§ **Work request**:
Please go line by line through the material and copy each one containing the word "loves".

————————

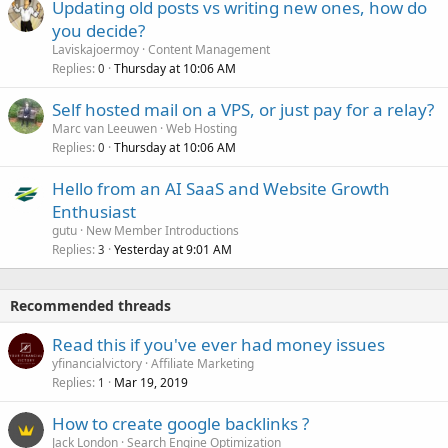
Updating old posts vs writing new ones, how do
you decide?
Laviskajoermoy
Content Management
Replies
Thursday at 10:06 AM
0
Self hosted mail on a VPS, or just pay for a relay?
Marc van Leeuwen
Web Hosting
Replies
Thursday at 10:06 AM
0
Hello from an AI SaaS and Website Growth
Enthusiast
gutu
New Member Introductions
Replies
Yesterday at 9:01 AM
3
Recommended threads
Read this if you've ever had money issues
yfinancialvictory
Affiliate Marketing
Replies
Mar 19, 2019
1
How to create google backlinks ?
Jack London
Search Engine Optimization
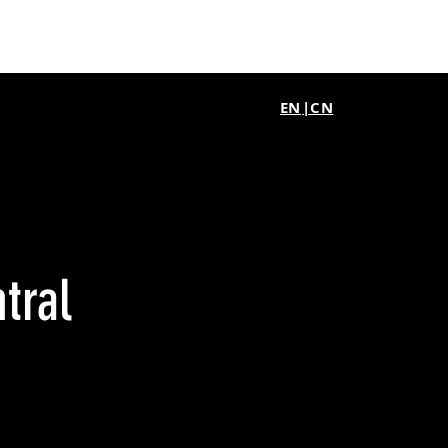
EN
|CN
tral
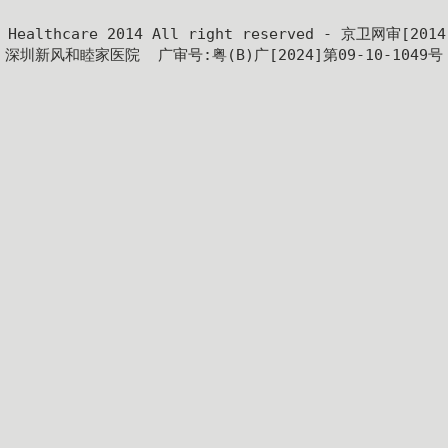
y Healthcare 2014 All right reserved - 京卫网审[201
深圳新风和睦家医院  广审号:粤(B)广[2024]第09-10-1049号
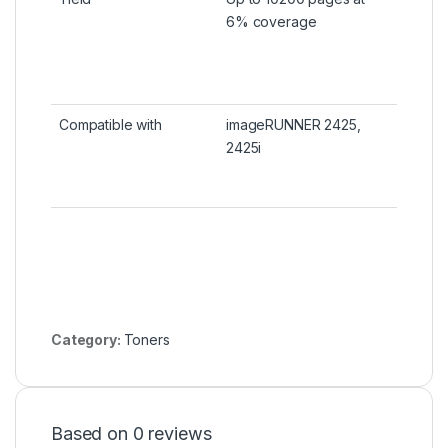
6% coverage
Compatible with
imageRUNNER 2425,
2425i
Category:
Toners
Based on 0 reviews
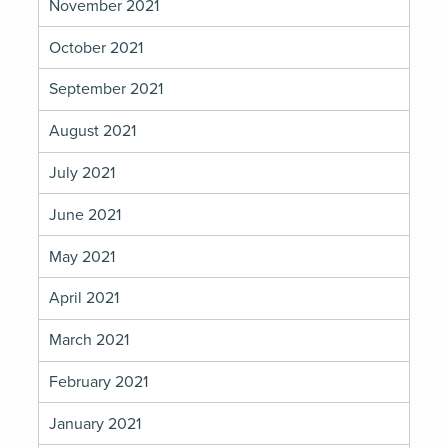
November 2021
October 2021
September 2021
August 2021
July 2021
June 2021
May 2021
April 2021
March 2021
February 2021
January 2021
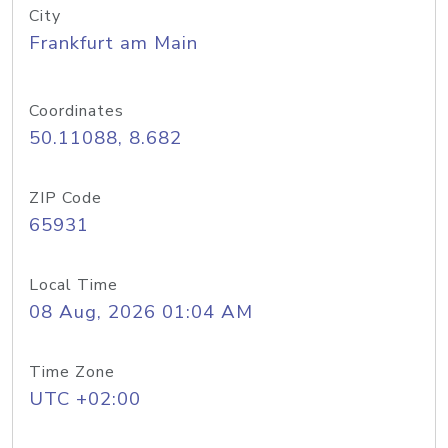
City
Frankfurt am Main
Coordinates
50.11088, 8.682
ZIP Code
65931
Local Time
08 Aug, 2026 01:04 AM
Time Zone
UTC +02:00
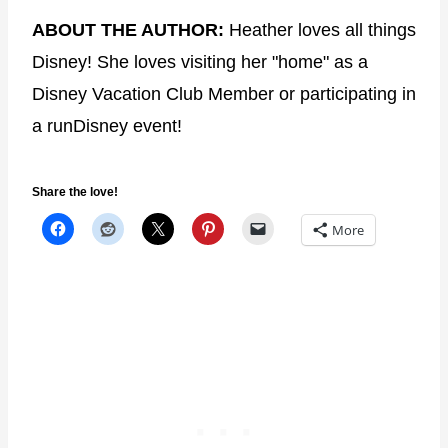
ABOUT THE AUTHOR:
Heather loves all things
Disney! She loves visiting her "home" as a
Disney Vacation Club Member or participating in
a runDisney event!
Share the love!
More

————————

§ **Solution to this task**:
Heather loves all things
Disney! She loves visiting her "home" as a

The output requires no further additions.